MATERIAL SHOWN below:

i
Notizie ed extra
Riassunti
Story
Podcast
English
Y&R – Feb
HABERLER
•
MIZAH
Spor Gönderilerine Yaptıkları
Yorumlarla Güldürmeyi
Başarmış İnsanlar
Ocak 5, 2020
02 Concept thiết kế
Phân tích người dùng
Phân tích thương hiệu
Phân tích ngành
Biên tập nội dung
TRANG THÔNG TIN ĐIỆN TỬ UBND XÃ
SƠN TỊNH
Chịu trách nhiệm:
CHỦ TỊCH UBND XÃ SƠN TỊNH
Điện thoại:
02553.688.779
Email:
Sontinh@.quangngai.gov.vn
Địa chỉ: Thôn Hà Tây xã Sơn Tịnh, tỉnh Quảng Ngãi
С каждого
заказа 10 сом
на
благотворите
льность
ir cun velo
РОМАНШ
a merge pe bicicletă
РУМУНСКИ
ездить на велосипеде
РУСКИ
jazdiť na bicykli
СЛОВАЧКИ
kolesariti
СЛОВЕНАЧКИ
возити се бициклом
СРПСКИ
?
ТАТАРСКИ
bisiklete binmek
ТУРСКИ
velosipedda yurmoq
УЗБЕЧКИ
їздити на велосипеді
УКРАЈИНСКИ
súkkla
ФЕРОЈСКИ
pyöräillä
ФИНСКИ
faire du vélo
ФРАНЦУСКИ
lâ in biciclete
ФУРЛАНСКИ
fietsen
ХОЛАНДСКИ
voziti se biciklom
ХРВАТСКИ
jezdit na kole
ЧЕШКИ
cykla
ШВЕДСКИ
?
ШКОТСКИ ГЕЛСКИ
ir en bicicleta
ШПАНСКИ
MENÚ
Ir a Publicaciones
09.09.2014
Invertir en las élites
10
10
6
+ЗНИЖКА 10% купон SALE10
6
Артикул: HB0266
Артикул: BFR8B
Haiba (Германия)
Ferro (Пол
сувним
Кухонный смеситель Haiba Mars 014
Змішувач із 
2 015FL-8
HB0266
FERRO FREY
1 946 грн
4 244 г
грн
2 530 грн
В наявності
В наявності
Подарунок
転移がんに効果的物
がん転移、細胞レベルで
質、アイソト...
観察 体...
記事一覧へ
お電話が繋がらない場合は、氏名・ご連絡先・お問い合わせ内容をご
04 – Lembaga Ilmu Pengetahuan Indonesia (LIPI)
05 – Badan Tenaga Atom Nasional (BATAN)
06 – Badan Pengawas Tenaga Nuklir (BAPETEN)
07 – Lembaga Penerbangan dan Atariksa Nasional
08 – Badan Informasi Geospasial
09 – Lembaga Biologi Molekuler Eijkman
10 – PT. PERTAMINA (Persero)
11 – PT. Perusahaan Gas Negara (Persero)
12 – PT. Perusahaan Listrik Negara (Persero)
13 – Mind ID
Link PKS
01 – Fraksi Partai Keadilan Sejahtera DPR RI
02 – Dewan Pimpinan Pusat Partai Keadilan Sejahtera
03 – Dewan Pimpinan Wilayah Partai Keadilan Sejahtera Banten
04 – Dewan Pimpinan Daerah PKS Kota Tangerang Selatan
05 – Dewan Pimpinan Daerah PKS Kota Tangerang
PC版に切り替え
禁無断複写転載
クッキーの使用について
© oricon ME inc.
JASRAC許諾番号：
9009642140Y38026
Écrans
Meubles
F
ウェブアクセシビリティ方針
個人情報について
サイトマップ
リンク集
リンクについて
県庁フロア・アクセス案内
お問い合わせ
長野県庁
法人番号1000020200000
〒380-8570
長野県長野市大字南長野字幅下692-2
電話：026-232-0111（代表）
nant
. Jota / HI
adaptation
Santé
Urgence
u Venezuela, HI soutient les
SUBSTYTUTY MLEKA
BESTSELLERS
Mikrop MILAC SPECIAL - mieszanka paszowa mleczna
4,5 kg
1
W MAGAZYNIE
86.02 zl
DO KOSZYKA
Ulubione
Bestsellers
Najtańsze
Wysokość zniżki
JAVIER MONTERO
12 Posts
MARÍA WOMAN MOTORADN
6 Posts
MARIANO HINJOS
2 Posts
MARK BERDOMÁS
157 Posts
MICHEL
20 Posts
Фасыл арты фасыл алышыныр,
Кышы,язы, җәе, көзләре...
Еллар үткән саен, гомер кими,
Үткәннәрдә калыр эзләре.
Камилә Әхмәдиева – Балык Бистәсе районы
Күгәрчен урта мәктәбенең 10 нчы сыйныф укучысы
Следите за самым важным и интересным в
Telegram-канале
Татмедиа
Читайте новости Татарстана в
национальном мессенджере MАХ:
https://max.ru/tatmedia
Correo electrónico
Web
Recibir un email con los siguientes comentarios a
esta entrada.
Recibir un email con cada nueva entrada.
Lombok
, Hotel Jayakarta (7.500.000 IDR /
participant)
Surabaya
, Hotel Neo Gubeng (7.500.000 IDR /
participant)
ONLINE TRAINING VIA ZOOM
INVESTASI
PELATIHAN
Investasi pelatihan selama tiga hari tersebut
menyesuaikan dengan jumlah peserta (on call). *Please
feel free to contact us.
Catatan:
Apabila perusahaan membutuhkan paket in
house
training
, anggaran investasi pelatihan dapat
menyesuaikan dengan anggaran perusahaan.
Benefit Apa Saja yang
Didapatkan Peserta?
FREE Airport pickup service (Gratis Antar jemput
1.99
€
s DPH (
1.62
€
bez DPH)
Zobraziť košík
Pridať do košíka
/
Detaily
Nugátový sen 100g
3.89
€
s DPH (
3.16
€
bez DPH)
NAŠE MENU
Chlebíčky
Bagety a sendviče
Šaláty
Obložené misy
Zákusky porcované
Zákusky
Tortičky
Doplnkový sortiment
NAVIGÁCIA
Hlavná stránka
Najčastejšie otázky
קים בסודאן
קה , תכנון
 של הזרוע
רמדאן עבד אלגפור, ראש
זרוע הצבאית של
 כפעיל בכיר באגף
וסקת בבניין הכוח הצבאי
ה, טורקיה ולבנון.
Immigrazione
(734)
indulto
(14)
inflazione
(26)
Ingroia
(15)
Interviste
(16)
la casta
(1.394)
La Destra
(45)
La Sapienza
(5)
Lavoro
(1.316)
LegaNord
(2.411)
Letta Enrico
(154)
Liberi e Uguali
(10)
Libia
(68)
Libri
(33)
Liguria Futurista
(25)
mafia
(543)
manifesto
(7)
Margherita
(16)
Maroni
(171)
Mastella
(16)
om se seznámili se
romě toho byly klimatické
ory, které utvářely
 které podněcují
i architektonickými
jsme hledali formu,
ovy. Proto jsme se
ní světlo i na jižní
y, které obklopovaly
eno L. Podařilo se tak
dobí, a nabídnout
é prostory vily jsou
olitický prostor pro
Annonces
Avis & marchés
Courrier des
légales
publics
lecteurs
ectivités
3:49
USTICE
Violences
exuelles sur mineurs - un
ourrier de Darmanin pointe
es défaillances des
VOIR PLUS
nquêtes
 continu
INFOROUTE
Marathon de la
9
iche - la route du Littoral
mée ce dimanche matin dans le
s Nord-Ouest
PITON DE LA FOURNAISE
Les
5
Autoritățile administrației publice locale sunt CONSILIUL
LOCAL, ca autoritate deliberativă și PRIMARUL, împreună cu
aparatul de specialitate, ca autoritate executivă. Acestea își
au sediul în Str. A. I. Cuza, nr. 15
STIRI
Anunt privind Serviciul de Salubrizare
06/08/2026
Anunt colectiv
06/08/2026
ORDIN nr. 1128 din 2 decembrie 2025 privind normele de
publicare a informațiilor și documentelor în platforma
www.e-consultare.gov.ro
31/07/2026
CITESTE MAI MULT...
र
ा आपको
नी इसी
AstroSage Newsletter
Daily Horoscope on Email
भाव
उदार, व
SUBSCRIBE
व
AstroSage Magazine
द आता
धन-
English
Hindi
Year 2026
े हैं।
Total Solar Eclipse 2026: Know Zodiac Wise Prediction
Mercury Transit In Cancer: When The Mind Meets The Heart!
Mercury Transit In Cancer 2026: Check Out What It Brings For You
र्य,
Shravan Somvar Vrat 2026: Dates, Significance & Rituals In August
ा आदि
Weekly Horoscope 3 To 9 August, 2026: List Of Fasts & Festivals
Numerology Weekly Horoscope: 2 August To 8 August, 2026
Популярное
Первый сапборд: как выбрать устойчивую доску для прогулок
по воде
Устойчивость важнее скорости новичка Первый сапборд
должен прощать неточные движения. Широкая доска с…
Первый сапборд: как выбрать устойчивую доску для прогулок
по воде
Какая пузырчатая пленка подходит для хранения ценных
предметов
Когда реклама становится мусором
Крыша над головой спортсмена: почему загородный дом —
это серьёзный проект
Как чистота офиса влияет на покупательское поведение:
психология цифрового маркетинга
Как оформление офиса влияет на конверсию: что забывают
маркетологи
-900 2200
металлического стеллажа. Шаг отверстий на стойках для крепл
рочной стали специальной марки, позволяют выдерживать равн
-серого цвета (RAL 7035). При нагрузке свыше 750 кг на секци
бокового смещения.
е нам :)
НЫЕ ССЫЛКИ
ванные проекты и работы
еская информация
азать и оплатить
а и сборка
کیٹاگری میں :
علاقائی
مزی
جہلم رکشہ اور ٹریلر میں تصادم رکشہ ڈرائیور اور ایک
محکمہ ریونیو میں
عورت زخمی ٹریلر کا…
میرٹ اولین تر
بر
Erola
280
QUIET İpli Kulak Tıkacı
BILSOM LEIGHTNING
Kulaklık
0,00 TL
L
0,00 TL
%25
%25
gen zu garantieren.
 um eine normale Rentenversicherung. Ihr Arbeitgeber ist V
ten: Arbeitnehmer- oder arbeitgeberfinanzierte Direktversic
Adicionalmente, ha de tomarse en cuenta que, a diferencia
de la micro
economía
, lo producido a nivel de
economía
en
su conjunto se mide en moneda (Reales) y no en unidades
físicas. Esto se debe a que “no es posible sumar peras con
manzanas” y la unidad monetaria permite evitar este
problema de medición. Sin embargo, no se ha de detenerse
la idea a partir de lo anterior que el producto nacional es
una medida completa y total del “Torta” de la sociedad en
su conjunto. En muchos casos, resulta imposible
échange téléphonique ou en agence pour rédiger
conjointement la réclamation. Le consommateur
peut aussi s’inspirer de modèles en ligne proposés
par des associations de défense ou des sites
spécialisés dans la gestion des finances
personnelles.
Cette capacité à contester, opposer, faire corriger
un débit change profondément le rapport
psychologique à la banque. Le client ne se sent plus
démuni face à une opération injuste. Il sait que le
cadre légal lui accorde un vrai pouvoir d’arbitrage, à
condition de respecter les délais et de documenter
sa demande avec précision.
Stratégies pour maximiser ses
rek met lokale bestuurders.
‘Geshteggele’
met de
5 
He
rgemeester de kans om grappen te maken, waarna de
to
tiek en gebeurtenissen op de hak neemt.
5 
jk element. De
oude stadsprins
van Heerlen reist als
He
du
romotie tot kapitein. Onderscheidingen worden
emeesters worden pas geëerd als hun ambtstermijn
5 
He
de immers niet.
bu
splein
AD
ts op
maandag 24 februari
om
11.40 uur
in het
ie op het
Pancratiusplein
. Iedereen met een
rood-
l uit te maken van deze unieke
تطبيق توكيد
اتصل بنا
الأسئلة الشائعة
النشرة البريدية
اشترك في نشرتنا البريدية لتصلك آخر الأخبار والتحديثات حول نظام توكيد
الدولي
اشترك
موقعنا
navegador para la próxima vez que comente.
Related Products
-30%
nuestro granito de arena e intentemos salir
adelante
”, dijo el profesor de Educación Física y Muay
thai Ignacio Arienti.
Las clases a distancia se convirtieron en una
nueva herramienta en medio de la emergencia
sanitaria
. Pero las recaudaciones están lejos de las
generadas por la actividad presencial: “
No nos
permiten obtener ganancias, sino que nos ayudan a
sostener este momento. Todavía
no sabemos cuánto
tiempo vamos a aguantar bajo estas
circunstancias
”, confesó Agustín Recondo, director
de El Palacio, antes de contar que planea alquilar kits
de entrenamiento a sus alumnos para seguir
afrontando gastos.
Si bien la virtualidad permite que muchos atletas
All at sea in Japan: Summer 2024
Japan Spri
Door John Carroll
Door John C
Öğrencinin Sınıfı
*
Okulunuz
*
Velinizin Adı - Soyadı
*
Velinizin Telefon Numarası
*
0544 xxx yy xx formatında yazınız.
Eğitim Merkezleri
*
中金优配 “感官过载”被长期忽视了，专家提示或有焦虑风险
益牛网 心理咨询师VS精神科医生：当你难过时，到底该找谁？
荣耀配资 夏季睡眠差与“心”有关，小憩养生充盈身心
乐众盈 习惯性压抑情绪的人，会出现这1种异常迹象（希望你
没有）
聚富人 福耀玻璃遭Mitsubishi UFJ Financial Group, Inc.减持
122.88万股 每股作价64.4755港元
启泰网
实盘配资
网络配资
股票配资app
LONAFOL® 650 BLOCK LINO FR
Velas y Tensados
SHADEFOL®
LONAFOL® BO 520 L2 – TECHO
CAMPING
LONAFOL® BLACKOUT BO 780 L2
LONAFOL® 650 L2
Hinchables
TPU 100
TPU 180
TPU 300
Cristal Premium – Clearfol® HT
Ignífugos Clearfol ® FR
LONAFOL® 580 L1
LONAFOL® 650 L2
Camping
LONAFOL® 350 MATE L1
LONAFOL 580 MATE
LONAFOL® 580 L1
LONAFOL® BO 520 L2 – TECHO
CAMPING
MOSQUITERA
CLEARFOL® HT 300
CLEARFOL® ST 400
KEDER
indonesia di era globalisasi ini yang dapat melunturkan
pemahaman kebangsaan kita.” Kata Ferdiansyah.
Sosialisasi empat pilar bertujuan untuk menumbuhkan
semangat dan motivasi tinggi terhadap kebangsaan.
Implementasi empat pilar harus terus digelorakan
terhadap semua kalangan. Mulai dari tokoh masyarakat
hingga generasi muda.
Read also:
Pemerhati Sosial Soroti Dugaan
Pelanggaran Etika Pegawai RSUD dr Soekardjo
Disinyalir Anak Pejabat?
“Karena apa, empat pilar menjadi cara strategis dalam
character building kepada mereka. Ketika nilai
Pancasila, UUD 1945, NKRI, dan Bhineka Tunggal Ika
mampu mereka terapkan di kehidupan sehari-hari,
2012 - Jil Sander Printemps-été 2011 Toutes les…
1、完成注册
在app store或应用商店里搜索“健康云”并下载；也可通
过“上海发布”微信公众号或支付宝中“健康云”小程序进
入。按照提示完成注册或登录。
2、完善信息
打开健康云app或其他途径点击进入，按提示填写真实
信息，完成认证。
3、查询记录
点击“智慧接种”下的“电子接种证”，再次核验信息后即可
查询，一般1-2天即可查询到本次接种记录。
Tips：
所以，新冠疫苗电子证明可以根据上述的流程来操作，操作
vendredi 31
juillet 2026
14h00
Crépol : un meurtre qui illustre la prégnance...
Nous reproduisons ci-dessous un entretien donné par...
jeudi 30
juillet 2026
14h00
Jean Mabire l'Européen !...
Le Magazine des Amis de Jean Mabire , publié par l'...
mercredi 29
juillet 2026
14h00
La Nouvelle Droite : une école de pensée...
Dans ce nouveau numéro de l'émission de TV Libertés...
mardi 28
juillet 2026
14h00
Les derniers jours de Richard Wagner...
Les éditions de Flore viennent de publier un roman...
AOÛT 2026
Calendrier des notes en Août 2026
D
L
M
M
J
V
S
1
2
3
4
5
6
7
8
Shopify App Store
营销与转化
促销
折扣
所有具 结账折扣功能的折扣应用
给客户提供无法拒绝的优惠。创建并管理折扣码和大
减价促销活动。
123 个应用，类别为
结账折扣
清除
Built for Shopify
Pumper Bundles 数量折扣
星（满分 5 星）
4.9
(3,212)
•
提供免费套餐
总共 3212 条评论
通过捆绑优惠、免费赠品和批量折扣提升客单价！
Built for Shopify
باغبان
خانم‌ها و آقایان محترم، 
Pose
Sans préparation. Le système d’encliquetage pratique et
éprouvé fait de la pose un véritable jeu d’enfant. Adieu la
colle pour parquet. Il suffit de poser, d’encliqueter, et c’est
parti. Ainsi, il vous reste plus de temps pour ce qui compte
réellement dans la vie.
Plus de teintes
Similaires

End of MATERIAL SHOWN.

Where does the string "Tangerang" appear in the records above? Show every line that holds it.

04 – Dewan Pimpinan Daerah PKS Kota Tangerang Selatan
05 – Dewan Pimpinan Daerah PKS Kota Tangerang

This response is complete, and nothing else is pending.